For the Red Sox Wakefield has been everything. He has started, worked long and short relief and has been the closer. And they got him off waivers. What a deal.
And his contract is like none other in baseball. Basically its a handshake, 1 year deal $5 million per. If he’s up to it, he comes back. If Sox say enough’s enough, he retires.
Well said, misterrob. Congratulations to good-guy Tim Wakefield! I'm so happy for him...
The perfect pitch in baseball, and seen far too infrequently! I give you.... The knuckle ball!
I’ve only batted against one person who could throw one... It was like chasing a mouse!
Two quotes: “The easiest way to catch a knuckleball is to wait for it to stop rolling and then pick it up.” -???
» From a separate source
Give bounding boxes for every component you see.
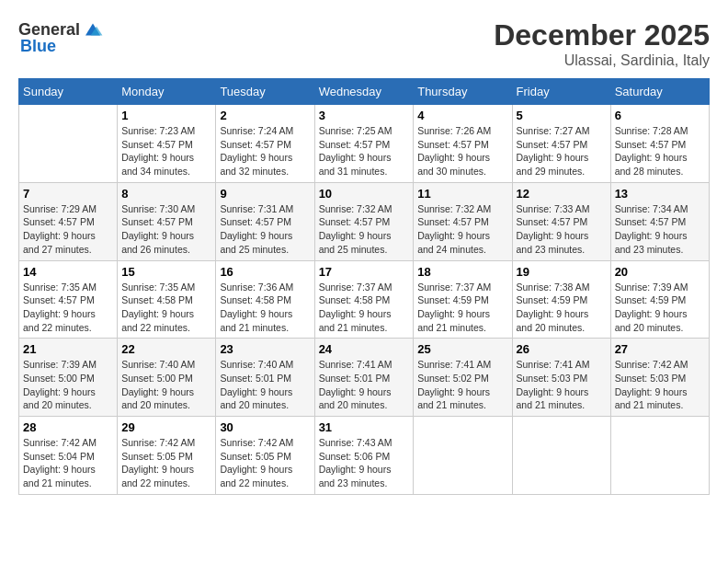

“You don’t want a knuckleballer pitching to or for your team.” - a paraphrase from Tommy Lasorda
That is one great thing about knuckleballers, the wear and tear on their arm is much less than other pitchers so they have longevity both in playing years and innings pitched per game.
It should be fun watching Wake baffle them in the All Star game. :-)
We had a catcher (which one escapes me at the moment) who had a special glove for knuckleballers that I thought was some sort of gag when first I saw it. Thing was enormous. And it wasn't big enough.
Bob Uecker said it: “The way to catch a knuckleball is to wait until it stops rolling and then pick it up.”
--- Bob Uecker
Remember when Dante Bichet (sp?) tried to learn the knuckleball? Poor devil - it just didnt work out.
Very happy for Wake. Class act.
Must've been before Tom Candiotti won 50+ games for him from 92-96. He never had a winning record for him, though. I wonder if Piazza had to catch for him.
Oops - forgot to close the tag.
My left-handed mit was an RBG 36 Dale Murphy signature. I had it from my softball days through my youth baseball coaching days. My sons had no idea who he was. For a while he was the only decent player in Atlanta.